Youngstown Business Journal - Johnson Blasts VA for Mismanagement

News Article

Date: April 14, 2011
Location: Washington, DC
Issues: Veterans

U.S. Rep. Bill Johnson, D-6 Ohio, criticized Veterans Administration managers and supervisors for mismanagement and neglecting to use a system in place to catch cost overruns and potential fraud.

Johnson, R-6 Ohio, chaired his first hearing Wednesday as chairman of the Subcommittee on Oversight and Investigations of the House Committee on Veterans Affairs. The hearing focused on construction contracting management, cost overruns, contract bundling and other issues within the Veterans Administration system.

Despite a 2007 letter mandating the use of the Electronic Contract Management System, intended to improve the quality of the contracting process, many supervisors and managers in the Veterans Administration ignore the system, "instead allowing the contracting system and runaway associated costs to continue as before," he said in prepared remarks to the subcommittee. Used to record and track procurement actions of more than $25,000, the eCMS database could be reviewed to determine the effectiveness of the Veterans Administration's contracting and make changes as needed.

"Cost overruns could be identified and addressed early on, and perhaps even prevented in the first place," Johnson said.

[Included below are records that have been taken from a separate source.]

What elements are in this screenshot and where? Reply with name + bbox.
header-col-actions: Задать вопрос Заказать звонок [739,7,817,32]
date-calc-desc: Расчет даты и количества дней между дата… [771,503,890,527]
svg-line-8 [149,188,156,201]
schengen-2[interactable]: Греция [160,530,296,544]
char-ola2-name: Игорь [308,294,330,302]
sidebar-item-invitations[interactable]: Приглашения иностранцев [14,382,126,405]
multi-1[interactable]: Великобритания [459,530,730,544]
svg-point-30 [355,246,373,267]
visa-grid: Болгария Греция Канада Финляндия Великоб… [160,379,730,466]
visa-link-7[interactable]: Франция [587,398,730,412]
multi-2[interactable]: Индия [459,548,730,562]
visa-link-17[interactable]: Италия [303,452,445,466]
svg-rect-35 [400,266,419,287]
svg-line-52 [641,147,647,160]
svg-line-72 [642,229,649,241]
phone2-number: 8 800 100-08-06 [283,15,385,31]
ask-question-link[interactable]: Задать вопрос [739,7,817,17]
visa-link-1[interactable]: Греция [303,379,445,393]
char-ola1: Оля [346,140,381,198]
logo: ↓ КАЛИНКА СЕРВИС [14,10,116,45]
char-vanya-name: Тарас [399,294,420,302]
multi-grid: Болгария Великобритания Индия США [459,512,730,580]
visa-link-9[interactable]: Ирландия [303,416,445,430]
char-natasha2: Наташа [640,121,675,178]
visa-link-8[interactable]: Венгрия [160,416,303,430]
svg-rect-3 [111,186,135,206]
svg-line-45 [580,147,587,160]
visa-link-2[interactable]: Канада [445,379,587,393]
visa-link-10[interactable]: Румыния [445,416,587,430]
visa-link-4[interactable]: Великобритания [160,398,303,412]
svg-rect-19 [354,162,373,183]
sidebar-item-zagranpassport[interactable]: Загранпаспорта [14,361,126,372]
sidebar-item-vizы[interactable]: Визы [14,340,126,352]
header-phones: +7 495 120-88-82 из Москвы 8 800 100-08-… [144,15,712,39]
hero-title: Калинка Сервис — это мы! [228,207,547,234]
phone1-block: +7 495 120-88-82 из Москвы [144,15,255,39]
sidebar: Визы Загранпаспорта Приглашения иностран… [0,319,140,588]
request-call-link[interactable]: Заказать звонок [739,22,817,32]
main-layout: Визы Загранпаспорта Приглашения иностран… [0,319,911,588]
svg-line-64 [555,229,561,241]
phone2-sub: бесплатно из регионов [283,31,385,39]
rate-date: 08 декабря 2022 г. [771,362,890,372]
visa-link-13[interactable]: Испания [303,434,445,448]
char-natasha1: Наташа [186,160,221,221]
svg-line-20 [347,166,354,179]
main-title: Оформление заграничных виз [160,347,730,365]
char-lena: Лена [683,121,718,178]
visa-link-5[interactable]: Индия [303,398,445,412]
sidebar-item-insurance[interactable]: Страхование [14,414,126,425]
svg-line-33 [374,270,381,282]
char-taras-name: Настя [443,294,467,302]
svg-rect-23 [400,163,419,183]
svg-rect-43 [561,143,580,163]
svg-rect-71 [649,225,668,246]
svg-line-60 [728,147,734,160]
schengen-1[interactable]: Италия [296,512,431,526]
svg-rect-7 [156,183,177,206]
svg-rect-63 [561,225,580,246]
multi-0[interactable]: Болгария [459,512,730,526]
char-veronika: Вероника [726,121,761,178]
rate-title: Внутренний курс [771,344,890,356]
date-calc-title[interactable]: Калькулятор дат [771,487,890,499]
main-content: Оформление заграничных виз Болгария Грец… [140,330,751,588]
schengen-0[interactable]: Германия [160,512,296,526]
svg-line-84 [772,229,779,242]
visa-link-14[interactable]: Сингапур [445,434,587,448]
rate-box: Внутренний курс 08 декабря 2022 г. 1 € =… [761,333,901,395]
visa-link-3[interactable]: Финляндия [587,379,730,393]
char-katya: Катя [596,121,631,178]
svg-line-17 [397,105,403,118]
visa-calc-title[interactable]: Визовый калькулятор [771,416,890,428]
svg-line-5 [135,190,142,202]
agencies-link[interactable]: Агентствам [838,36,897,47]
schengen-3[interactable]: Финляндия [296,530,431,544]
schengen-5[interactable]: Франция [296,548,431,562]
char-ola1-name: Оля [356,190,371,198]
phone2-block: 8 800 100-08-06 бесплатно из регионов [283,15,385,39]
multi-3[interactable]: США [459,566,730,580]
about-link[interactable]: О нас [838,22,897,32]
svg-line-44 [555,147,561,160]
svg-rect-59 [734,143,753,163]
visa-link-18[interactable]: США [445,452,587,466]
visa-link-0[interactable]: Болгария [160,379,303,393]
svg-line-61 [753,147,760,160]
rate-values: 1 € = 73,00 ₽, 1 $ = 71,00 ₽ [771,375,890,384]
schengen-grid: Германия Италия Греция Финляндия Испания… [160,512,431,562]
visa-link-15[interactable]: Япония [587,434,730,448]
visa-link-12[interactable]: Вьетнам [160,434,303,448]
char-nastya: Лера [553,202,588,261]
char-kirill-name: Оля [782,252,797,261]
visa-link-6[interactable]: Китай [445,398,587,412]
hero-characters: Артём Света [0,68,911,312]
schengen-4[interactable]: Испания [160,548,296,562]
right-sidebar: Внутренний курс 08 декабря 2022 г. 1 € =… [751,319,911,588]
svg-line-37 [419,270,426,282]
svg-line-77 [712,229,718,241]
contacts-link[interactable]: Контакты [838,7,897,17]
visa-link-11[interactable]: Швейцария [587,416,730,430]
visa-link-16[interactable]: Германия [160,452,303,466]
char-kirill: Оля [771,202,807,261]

The department's office of inspector general discovered "clear cases of missing and incomplete information, and in one test discovered that 83 percent of the transactions that should have gone into" the system were left out, he said. "Examples such as this dilute the value of eCMS as an accountability measure, and in the end veterans and taxpayers bear the loss," he said. While the Veterans Administration acknowledged the inspector general's findings and concurred with recommendations for improvement, the congressman said he wanted to see "concrete evidence of that improvement."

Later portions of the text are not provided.